There are a number of predictions about the impact on South Africa’s political landscape if either Cyril Ramaphosa (the CR17 campaign) or Nkosazana Dlamini-Zuma (the NDZ17 campaign) wins.

One such prediction is that if the NDZ17 campaign triumphs, the ANC risks losing the 2019 General Elections. In this scenario, ANC supporters will turn their back on the party, as they would perceive a Dlamini-Zuma win as facilitating a continuation of President Zuma’s legacy of corruption and partisan control of government agencies and law enforcement institutions. The fact that Dlamini-Zuma will be the first female president in the history of the 105 year old organization does count in her favor, and so does her impeccable liberation struggle credentials.

The CR17 campaign is working to restore ANC unity and has adopted a strong anti-corruption position. A CR17 win is expected to lead to cohesion and unity of purpose within the ANC and amongst its alliance partners, the South Africa Communist Party (SACP) and trade union confederation Congress of South Africa Trade Unions (COSATU). In addition to Cyril Ramaphosa’s uncompromising stance against corruption, as well as his insistence on compliance with corporate governance, he is promising to restore confidence in public service, which has been badly depleted. Ramaphosa’s track record also gives hope to those outside government and the ANC, given Ramaphosa’s prior career as a successful businessman, trade union leader and chief negotiator of the interim constitution which guided the transition from Apartheid to democracy.

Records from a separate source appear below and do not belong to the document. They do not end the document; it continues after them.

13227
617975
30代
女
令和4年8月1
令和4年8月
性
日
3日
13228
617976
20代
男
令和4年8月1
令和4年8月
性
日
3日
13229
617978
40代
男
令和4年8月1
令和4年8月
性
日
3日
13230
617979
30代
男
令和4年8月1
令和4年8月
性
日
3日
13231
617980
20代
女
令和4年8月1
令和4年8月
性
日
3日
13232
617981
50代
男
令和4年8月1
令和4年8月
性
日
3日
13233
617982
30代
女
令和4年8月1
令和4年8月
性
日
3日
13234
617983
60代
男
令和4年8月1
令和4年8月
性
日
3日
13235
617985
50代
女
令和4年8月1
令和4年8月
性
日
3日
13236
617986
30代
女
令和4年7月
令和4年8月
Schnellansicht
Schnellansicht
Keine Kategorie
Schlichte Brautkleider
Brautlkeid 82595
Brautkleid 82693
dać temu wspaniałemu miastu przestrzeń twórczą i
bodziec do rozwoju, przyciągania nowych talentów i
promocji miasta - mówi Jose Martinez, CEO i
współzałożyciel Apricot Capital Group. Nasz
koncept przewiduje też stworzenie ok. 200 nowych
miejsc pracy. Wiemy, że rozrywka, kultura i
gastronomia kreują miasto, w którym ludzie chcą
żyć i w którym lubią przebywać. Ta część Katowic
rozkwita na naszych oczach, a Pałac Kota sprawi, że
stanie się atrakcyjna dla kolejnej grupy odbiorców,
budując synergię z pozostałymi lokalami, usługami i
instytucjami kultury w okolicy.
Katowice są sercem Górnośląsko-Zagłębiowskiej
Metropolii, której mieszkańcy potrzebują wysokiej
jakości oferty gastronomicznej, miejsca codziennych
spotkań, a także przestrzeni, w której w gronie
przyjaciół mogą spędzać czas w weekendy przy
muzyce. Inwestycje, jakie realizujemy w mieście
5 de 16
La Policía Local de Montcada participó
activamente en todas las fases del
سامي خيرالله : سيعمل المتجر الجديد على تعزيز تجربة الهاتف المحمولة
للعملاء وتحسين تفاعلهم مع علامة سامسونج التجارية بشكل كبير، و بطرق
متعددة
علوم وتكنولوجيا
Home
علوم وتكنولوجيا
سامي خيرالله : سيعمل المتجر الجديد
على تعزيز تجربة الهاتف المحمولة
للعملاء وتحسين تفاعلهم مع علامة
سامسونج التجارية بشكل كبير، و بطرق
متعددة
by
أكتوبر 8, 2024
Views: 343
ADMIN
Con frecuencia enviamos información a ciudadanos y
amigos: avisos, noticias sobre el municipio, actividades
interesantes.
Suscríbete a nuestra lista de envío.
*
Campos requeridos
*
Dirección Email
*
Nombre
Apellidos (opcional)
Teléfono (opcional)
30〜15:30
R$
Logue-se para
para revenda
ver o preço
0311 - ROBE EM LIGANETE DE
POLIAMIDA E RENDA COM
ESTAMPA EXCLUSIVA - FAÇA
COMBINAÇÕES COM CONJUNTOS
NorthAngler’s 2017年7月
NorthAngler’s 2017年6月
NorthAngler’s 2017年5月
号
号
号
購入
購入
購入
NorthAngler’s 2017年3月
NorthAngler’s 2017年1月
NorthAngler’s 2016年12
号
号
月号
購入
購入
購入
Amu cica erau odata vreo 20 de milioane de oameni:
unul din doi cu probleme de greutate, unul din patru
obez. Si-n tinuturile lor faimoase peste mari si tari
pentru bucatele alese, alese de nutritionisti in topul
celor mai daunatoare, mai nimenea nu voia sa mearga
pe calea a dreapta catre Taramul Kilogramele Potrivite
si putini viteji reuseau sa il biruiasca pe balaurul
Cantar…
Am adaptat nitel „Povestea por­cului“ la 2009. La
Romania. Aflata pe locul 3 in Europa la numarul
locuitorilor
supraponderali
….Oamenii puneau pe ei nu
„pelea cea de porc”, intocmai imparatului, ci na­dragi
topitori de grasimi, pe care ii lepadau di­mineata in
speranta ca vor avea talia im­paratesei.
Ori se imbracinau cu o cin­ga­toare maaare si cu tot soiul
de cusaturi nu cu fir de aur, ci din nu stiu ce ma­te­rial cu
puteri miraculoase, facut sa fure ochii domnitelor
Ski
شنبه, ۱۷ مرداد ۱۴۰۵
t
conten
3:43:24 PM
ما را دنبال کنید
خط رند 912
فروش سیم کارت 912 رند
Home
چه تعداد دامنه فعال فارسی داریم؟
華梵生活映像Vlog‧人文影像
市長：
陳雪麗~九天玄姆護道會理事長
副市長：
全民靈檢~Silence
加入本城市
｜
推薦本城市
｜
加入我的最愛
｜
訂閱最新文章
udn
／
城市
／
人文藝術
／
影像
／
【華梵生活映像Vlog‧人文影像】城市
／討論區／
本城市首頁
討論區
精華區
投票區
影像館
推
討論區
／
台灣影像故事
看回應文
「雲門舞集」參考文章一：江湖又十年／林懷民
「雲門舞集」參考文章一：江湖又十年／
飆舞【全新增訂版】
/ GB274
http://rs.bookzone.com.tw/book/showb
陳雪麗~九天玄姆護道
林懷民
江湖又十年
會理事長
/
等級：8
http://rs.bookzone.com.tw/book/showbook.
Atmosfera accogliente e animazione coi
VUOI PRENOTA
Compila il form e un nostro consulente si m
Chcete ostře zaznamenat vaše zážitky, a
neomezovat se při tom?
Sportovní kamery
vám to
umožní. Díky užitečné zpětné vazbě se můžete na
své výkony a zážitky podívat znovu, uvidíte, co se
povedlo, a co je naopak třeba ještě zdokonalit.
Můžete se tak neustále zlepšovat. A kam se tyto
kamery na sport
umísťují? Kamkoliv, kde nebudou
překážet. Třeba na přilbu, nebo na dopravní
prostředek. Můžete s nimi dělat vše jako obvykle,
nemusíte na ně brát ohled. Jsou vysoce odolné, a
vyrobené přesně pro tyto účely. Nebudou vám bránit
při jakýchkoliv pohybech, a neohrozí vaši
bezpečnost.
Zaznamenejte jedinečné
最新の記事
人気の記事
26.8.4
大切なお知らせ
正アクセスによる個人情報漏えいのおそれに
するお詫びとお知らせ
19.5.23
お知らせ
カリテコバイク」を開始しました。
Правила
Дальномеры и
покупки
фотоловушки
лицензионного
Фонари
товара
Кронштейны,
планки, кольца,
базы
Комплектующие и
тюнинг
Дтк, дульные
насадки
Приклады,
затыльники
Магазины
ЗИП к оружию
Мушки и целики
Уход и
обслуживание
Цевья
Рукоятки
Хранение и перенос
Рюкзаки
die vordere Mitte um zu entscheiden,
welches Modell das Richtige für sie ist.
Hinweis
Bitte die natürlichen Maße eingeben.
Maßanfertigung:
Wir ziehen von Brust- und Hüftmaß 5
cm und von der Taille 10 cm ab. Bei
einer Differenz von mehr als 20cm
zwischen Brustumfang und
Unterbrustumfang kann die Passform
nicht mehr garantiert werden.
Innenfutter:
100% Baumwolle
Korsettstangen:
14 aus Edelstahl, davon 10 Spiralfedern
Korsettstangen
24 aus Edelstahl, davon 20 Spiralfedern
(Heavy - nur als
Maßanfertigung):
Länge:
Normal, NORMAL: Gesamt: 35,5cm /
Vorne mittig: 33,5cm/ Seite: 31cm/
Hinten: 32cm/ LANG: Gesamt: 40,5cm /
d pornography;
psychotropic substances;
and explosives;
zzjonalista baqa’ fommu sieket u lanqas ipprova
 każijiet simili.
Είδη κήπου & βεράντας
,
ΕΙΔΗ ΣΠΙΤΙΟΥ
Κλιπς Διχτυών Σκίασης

Many believe that a Ramaphosa-led South Africa would stimulate economic growth and job creation and improve the provision of services throughout society. The principal weakness to Ramaphosa’s campaign are a series of emails that linked him to the Marikana massacre in 2012, where the South Africa Police Service (SAPS) opened fire on a crowd of striking mineworkers, killing 34 and leaving 78 seriously injured.

The competition for the ANC leadership post could also lead to another party split, or realignment, such as the one that occurred in 2007 after Thabo Mbeki lost the ANC presidency to President Zuma.

As far as the other five presidential candidates are concerned, they include: ANC Treasurer-General Zweli Mkhize, South African attorney and politician Mathews Phosa, Human Settlements Minister Lindiwe Sisulu, Minster in the Presidency Jeff Radebe and National Assembly Speaker Baleka Mbete.

Political analysts contend that the prospects for these candidates are not as promising as the two front runners, Ramaphosa and Dlamini-Zuma. According to the tallies released beginning of December 2017, press reports indicate that Deputy President Ramaphosa has won the endorsement for the ANC presidency from 374 branches in Gauteng and Nkosazana Dlamini-Zuma was supported by 64 branches of the province, which include Johannesburg and Pretoria. Ramaphosa secured nominations from the Western Cape, Northern Cape and Eastern Cape, while the Free State and North West back Dlamini-Zuma. The remaining two provinces are expected to announce their favoured candidates by December 5, 2017.

The current developments provide a glimpse of the race for the ANC Presidency that has essentially turned into a two-person contest. It is evident that the upcoming national elective conference of the ANC is not only important for the future of South Africa, but also for the future of the ANC. The party’s future, and perhaps that of the country, will be determined by the votes cast by the estimated 4500 ANC branch delegates in two weeks time.